In the left diagram, the cardinalities allow
- 1 object of type A
- 1 object of type B
- 1 object of type A + 1 object of type B
- no objects
Cardinalities affect only the multiplicity of the association end where they apply. You need to write the last part of the condition (at least one A or at least one B) as a constraint (invariant). An invariant is a condition that always holds for every instance of that class.
If you write the constraint as pseudocode, it is enough to say that a!=null or b!=null.
You draw the invariant as a note with stereotype «invariant» attached to the constrained class.
In OCL (a language used for non-ambiguous description of constraints):
inv: not a.oclIsUndefined() or not b.oclIsUndefined()

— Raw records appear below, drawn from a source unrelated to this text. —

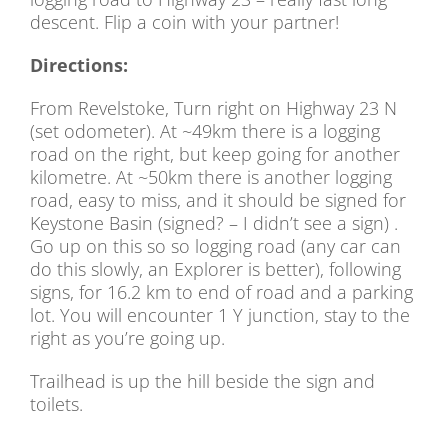
descent. Flip a coin with your partner!
Directions:
From Revelstoke, Turn right on Highway 23 N
(set odometer). At ~49km there is a logging
road on the right, but keep going for another
kilometre. At ~50km there is another logging
road, easy to miss, and it should be signed for
Keystone Basin (signed? – I didn’t see a sign) .
Go up on this so so logging road (any car can
do this slowly, an Explorer is better), following
signs, for 16.2 km to end of road and a parking
lot. You will encounter 1 Y junction, stay to the
right as you’re going up.
Trailhead is up the hill beside the sign and
toilets.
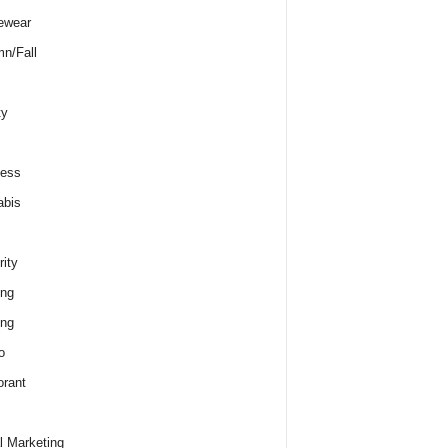
ewear
n/Fall
ty
ness
abis
rity
ing
ing
o
rant
al Marketing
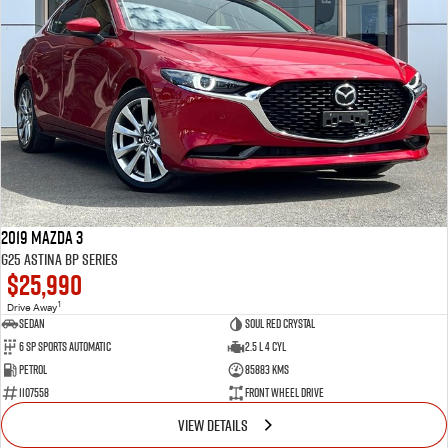
2019 Mazda 3
G25 Astina BP Series
$25,990
1
Drive Away
Sedan
Soul Red Crystal
6 SP Sports Automatic
2.5 L 4 Cyl
Petrol
85883 Kms
1107558
Front Wheel Drive
VIEW DETAILS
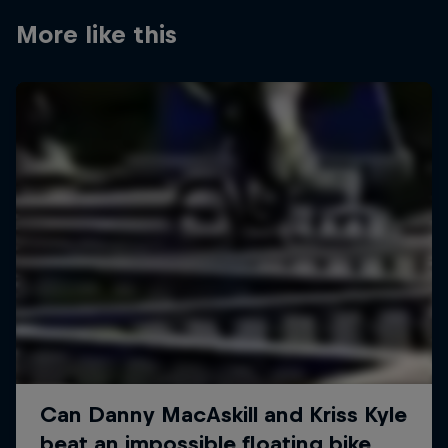
More like this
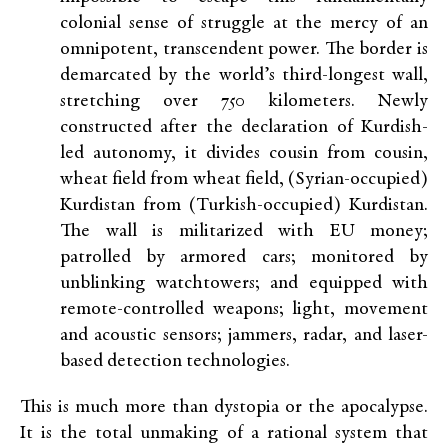
colonial sense of struggle at the mercy of an
omnipotent, transcendent power. The border is
demarcated by the world’s third-longest wall,
stretching over 750 kilometers. Newly
constructed after the declaration of Kurdish-
led autonomy, it divides cousin from cousin,
wheat field from wheat field, (Syrian-occupied)
Kurdistan from (Turkish-occupied) Kurdistan.
The wall is militarized with EU money;
patrolled by armored cars; monitored by
unblinking watchtowers; and equipped with
remote-controlled weapons; light, movement
and acoustic sensors; jammers, radar, and laser-
based detection technologies.
This is much more than dystopia or the apocalypse.
It is the total unmaking of a rational system that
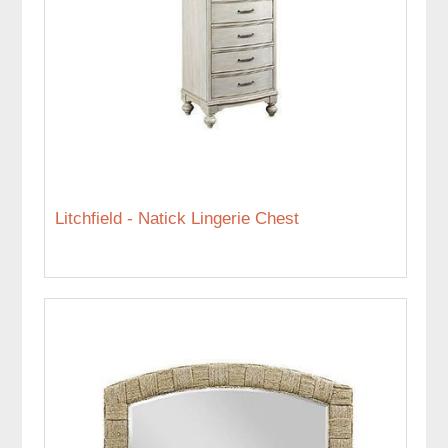
Litchfield - Natick Lingerie Chest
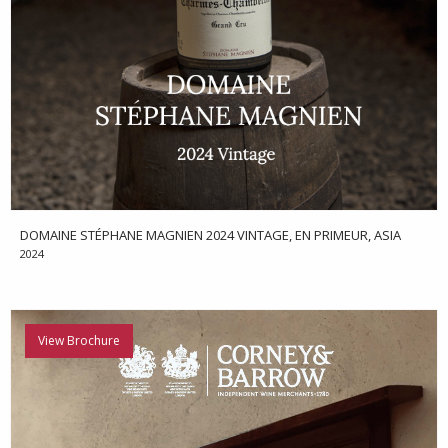
DOMAINE STÉPHANE MAGNIEN 2024 VINTAGE, EN PRIMEUR, ASIA
2024
View Brochure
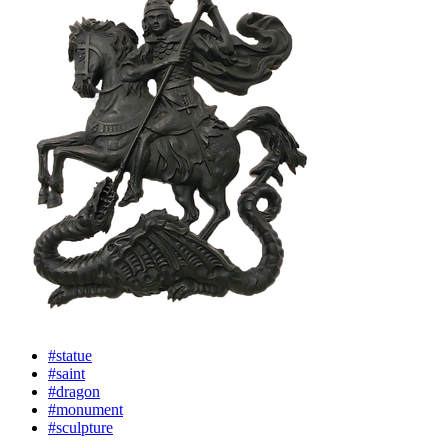
#statue
#saint
#dragon
#monument
#sculpture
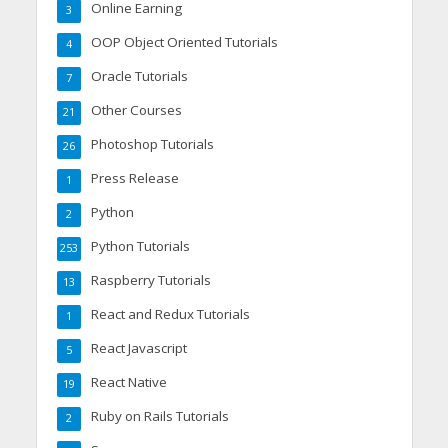
Online Earning
3
OOP Object Oriented Tutorials
4
Oracle Tutorials
7
Other Courses
21
Photoshop Tutorials
26
Press Release
1
Python
2
Python Tutorials
253
Raspberry Tutorials
13
React and Redux Tutorials
1
React Javascript
5
React Native
19
Ruby on Rails Tutorials
2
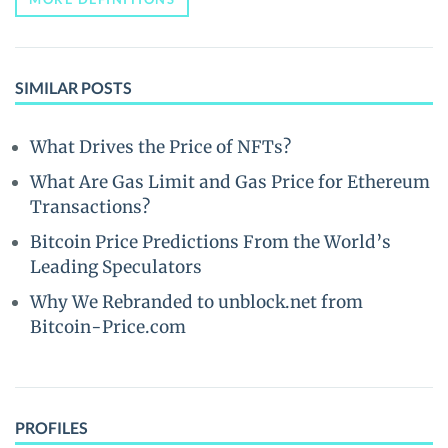
SIMILAR POSTS
What Drives the Price of NFTs?
What Are Gas Limit and Gas Price for Ethereum
Transactions?
Bitcoin Price Predictions From the World’s
Leading Speculators
Why We Rebranded to unblock.net from
Bitcoin-Price.com
PROFILES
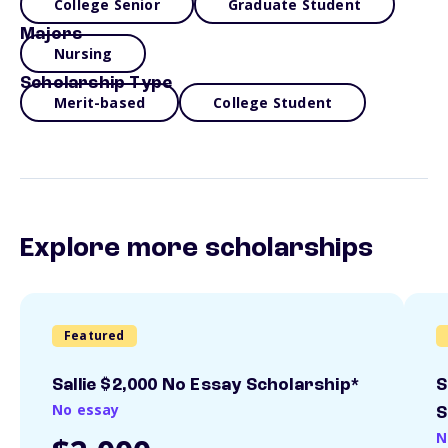
College Senior
Graduate Student
Majors
Nursing
Scholarship Type
Merit-based
College Student
Explore more scholarships
Featured
Sallie $2,000 No Essay Scholarship*
S
No essay
S
N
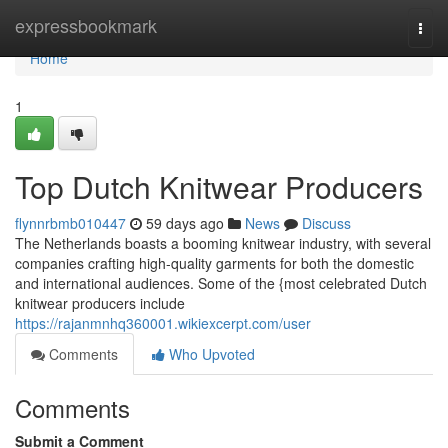
Home
expressbookmark
Togg
navi
Home
1
Top Dutch Knitwear Producers
flynnrbmb010447
59 days ago
News
Discuss
The Netherlands boasts a booming knitwear industry, with several
companies crafting high-quality garments for both the domestic
and international audiences. Some of the {most celebrated Dutch
knitwear producers include
https://rajanmnhq360001.wikiexcerpt.com/user
Comments
Who Upvoted
Comments
Submit a Comment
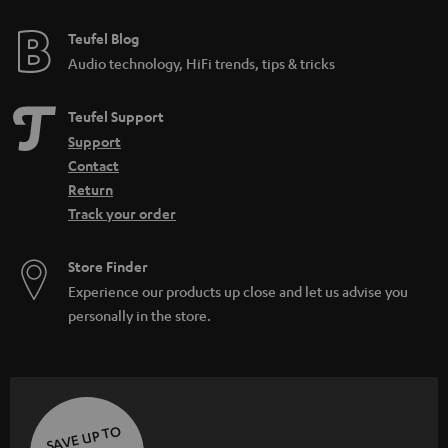
e
e
Teufel Blog
Audio technology, HiFi trends, tips & tricks
Teufel Support
Support
Contact
Return
Track your order
Store Finder
Experience our products up close and let us advise you
personally in the store.
SAVE UP TO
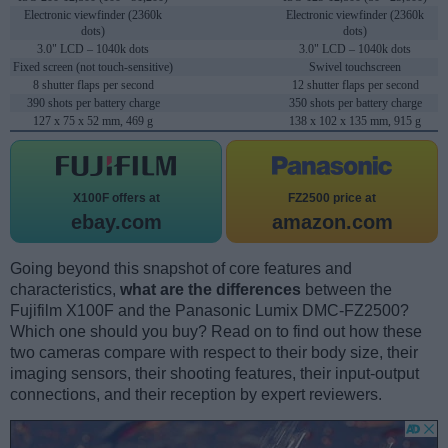
Electronic viewfinder (2360k
Electronic viewfinder (2360k
dots)
dots)
3.0" LCD – 1040k dots
3.0" LCD – 1040k dots
Fixed screen (not touch-sensitive)
Swivel touchscreen
8 shutter flaps per second
12 shutter flaps per second
390 shots per battery charge
350 shots per battery charge
127 x 75 x 52 mm, 469 g
138 x 102 x 135 mm, 915 g
X100F offers at
FZ2500 price at
ebay.com
amazon.com
Going beyond this snapshot of core features and
characteristics,
what are the differences
between the
Fujifilm X100F and the Panasonic Lumix DMC-FZ2500?
Which one should you buy? Read on to find out how these
two cameras compare with respect to their body size, their
imaging sensors, their shooting features, their input-output
connections, and their reception by expert reviewers.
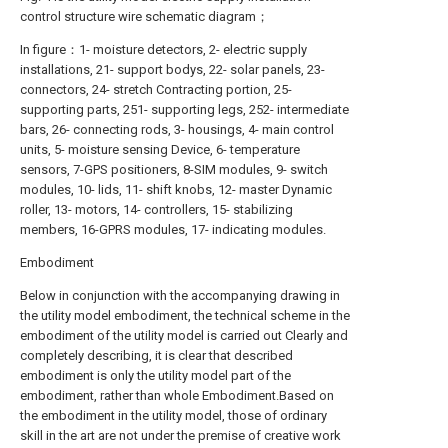
control structure wire schematic diagram；
In figure：1- moisture detectors, 2- electric supply
installations, 21- support bodys, 22- solar panels, 23-
connectors, 24- stretch Contracting portion, 25-
supporting parts, 251- supporting legs, 252- intermediate
bars, 26- connecting rods, 3- housings, 4- main control
units, 5- moisture sensing Device, 6- temperature
sensors, 7-GPS positioners, 8-SIM modules, 9- switch
modules, 10- lids, 11- shift knobs, 12- master Dynamic
roller, 13- motors, 14- controllers, 15- stabilizing
members, 16-GPRS modules, 17- indicating modules.
Embodiment
Below in conjunction with the accompanying drawing in
the utility model embodiment, the technical scheme in the
embodiment of the utility model is carried out Clearly and
completely describing, it is clear that described
embodiment is only the utility model part of the
embodiment, rather than whole Embodiment.Based on
the embodiment in the utility model, those of ordinary
skill in the art are not under the premise of creative work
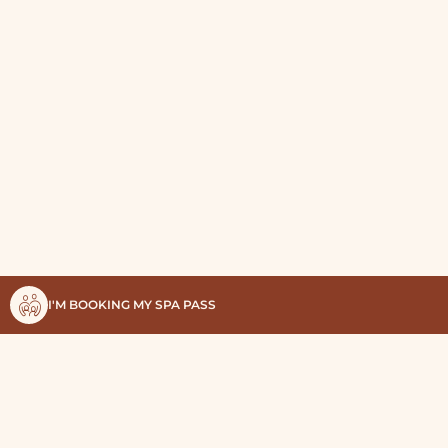
I'M BOOKING MY SPA PASS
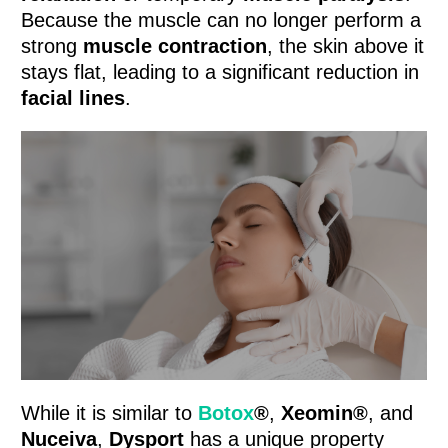
Because the muscle can no longer perform a
strong
muscle contraction
, the skin above it
stays flat, leading to a significant reduction in
facial lines
.
While it is similar to
Botox
®
,
Xeomin®
, and
Nuceiva
,
Dysport
has a unique property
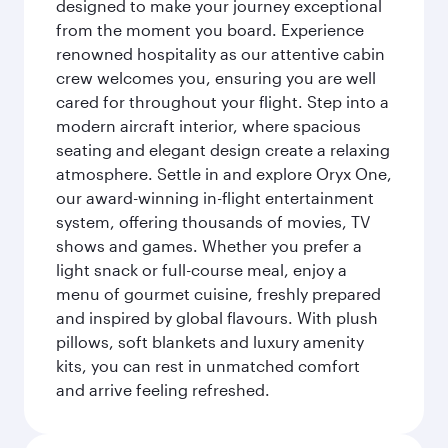
designed to make your journey exceptional
from the moment you board. Experience
renowned hospitality as our attentive cabin
crew welcomes you, ensuring you are well
cared for throughout your flight. Step into a
modern aircraft interior, where spacious
seating and elegant design create a relaxing
atmosphere. Settle in and explore Oryx One,
our award-winning in-flight entertainment
system, offering thousands of movies, TV
shows and games. Whether you prefer a
light snack or full-course meal, enjoy a
menu of gourmet cuisine, freshly prepared
and inspired by global flavours. With plush
pillows, soft blankets and luxury amenity
kits, you can rest in unmatched comfort
and arrive feeling refreshed.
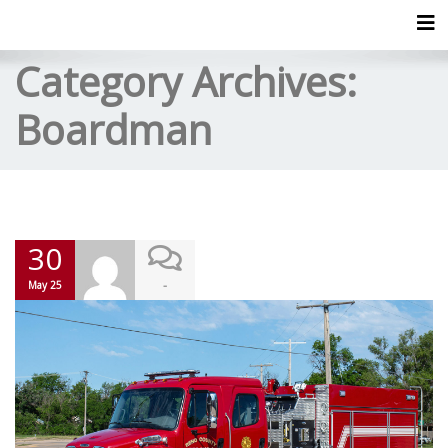
Tog
Category Archives:
Boardman
30
-
May 25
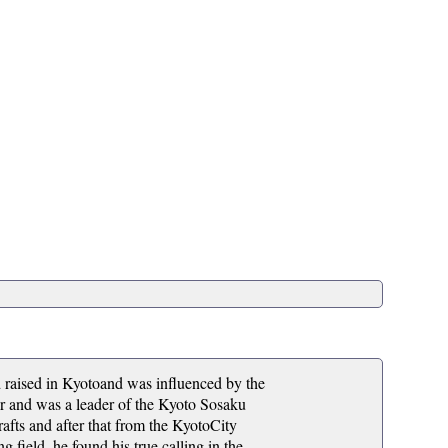
ised in Kyotoand was influenced by the
eer and was a leader of the Kyoto Sosaku
fts and after that from the KyotoCity
g field, he found his true calling in the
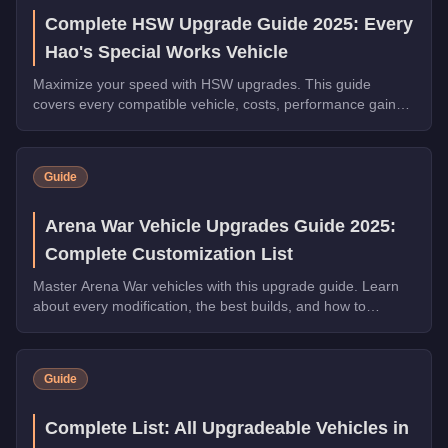
Complete HSW Upgrade Guide 2025: Every
Hao's Special Works Vehicle
Maximize your speed with HSW upgrades. This guide
covers every compatible vehicle, costs, performance gains,
and whether they're worth the investment.
Guide
Arena War Vehicle Upgrades Guide 2025:
Complete Customization List
Master Arena War vehicles with this upgrade guide. Learn
about every modification, the best builds, and how to
dominate the Arena.
Guide
Complete List: All Upgradeable Vehicles in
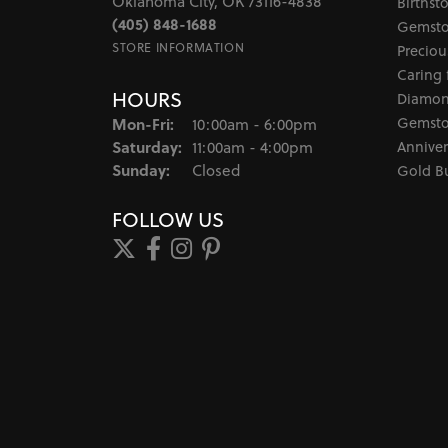
Oklahoma City, OK 73116-4838
Birthst
(405) 848-1688
Gemsto
STORE INFORMATION
Preciou
Caring 
HOURS
Diamon
Monday - Friday:
Gemsto
Mon-Fri:
10:00am - 6:00pm
Saturday:
Anniver
11:00am - 4:00pm
Sunday:
Closed
Gold B
FOLLOW US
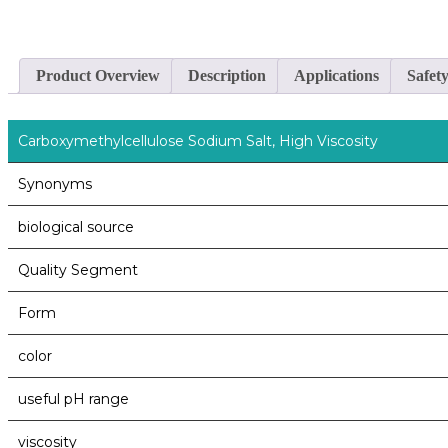
Product Overview
Description
Applications
Safet
Carboxymethylcellulose Sodium Salt, High Viscosity
Synonyms
biological source
Quality Segment
Form
color
useful pH range
viscosity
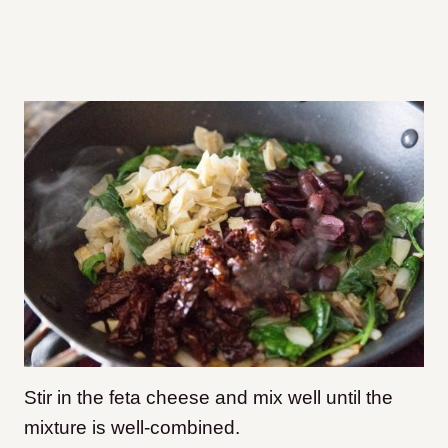
Stir in the feta cheese and mix well until the
mixture is well-combined.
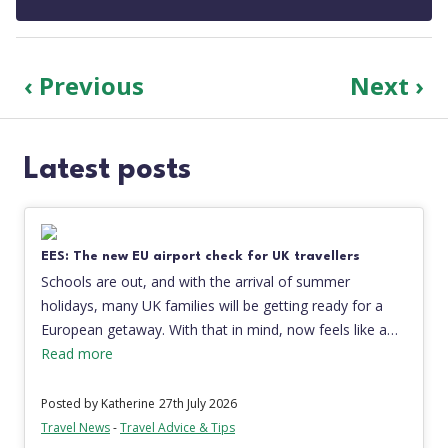
‹ Previous
Next ›
Latest posts
EES: The new EU airport check for UK travellers
Schools are out, and with the arrival of summer
holidays, many UK families will be getting ready for a
European getaway. With that in mind, now feels like a…
Read more
Posted by Katherine
27th July 2026
Travel News
-
Travel Advice & Tips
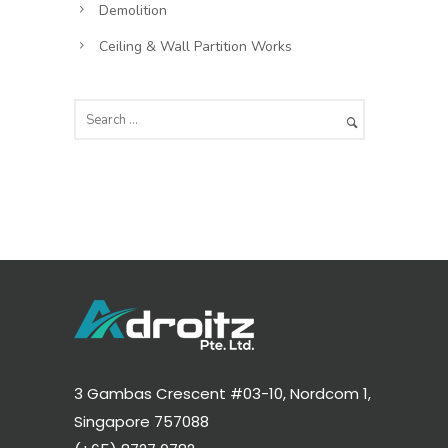
Demolition
Ceiling & Wall Partition Works
3 Gambas Crescent #03-10, Nordcom 1,
Singapore 757088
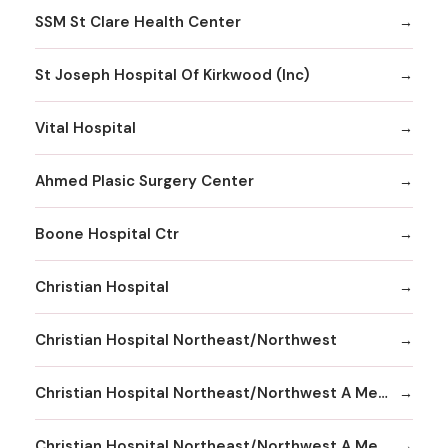
SSM St Clare Health Center
St Joseph Hospital Of Kirkwood (Inc)
Vital Hospital
Ahmed Plasic Surgery Center
Boone Hospital Ctr
Christian Hospital
Christian Hospital Northeast/Northwest
Christian Hospital Northeast/Northwest A Member
Christian Hospital Northeast/Northwest A Member Northeast Division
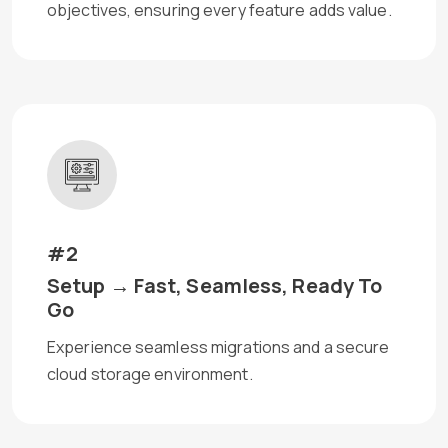
objectives, ensuring every feature adds value.
#2
Setup → Fast, Seamless, Ready To
Go
Experience seamless migrations and a secure
cloud storage environment.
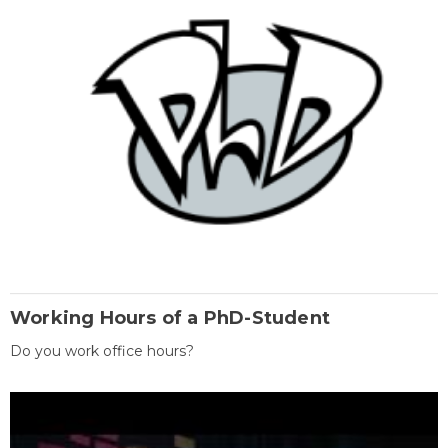
Working Hours of a PhD-Student
Do you work office hours?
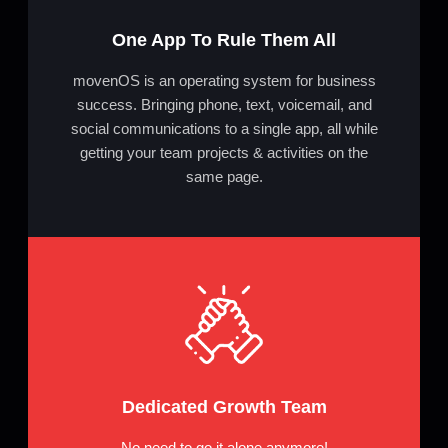
One App To Rule Them All
movenOS is an operating system for business
success. Bringing phone, text, voicemail, and
social communications to a single app, all while
getting your team projects & activities on the
same page.
Dedicated Growth Team
No need to go it alone anymore!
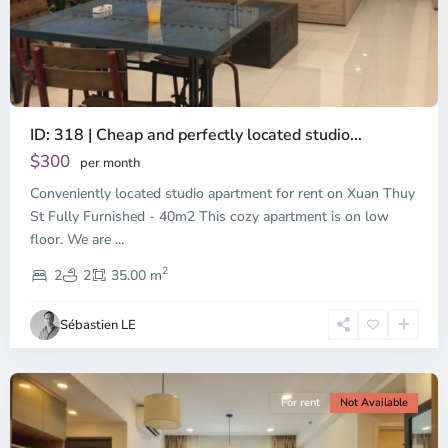
ID: 318 | Cheap and perfectly located studio...
Thao
Dien,
$300
per month
Thu
Conveniently located studio apartment for rent on Xuan Thuy
Duc
City
St Fully Furnished - 40m2 This cozy apartment is on low
-
floor. We are
...
District
2
2,
2
2
35.00 m
Ho
Chi
Sébastien LE
Minh
City
For rent
Not Available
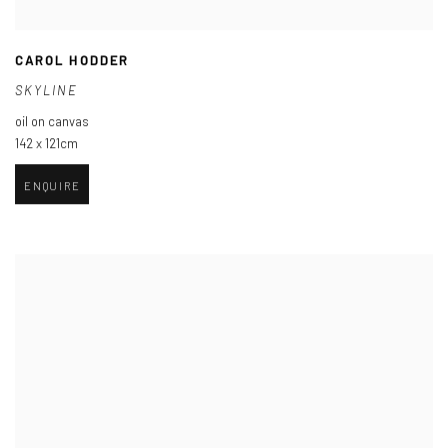
CAROL HODDER
SKYLINE
oil on canvas
142 x 121cm
ENQUIRE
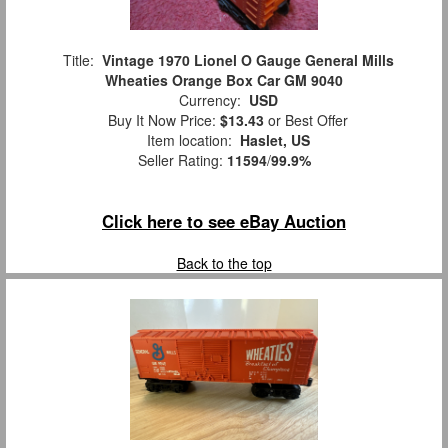
Title:
Vintage 1970 Lionel O Gauge General Mills
Wheaties Orange Box Car GM 9040
Currency:
USD
Buy It Now Price:
$13.43
or Best Offer
Item location:
Haslet, US
Seller Rating:
11594
/
99.9%
Click here to see eBay Auction
Back to the top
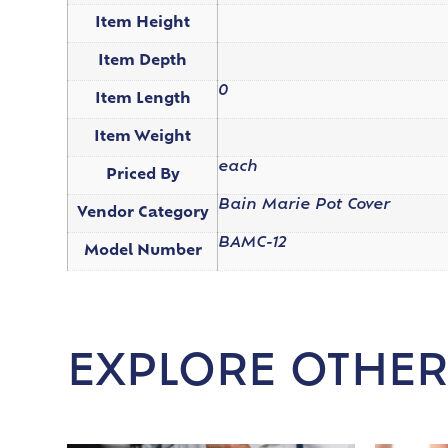
Item Height
Item Depth
0
Item Length
Item Weight
each
Priced By
Bain Marie Pot Cover
Vendor Category
BAMC-12
Model Number
EXPLORE OTHER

(You can read more about OCL here)
The right diagram introduce a super-class Object that is not part of the description of your problem. There could be another classes that specialize Object (e.g. C) that you don't want in your association. In this case the invariant is more complex, because you need to require that:
- There is at most one instance of A
- There is at most one instance of B
- There are no instance of other classes.
(If you write the invariant in natural language, it is enough to mention the items above).
In OCL, assuming that the association end is named x, the invariant reads:
inv: x->select(oclIsKindOf(A))->size()<=1 and
x->select(oclIsKindOf(B))->size()<=1 and
x->select(not oclIsKindOf(A) and not oclIsKindOf(B))->isEmpty()
or
inv: let a:Integer = x->select(oclIsKindOf(A))->size() in
let b:Integer = x->select(oclIsKindOf(B))->size() in
a<=1 and b<=1 and x->size()=a+b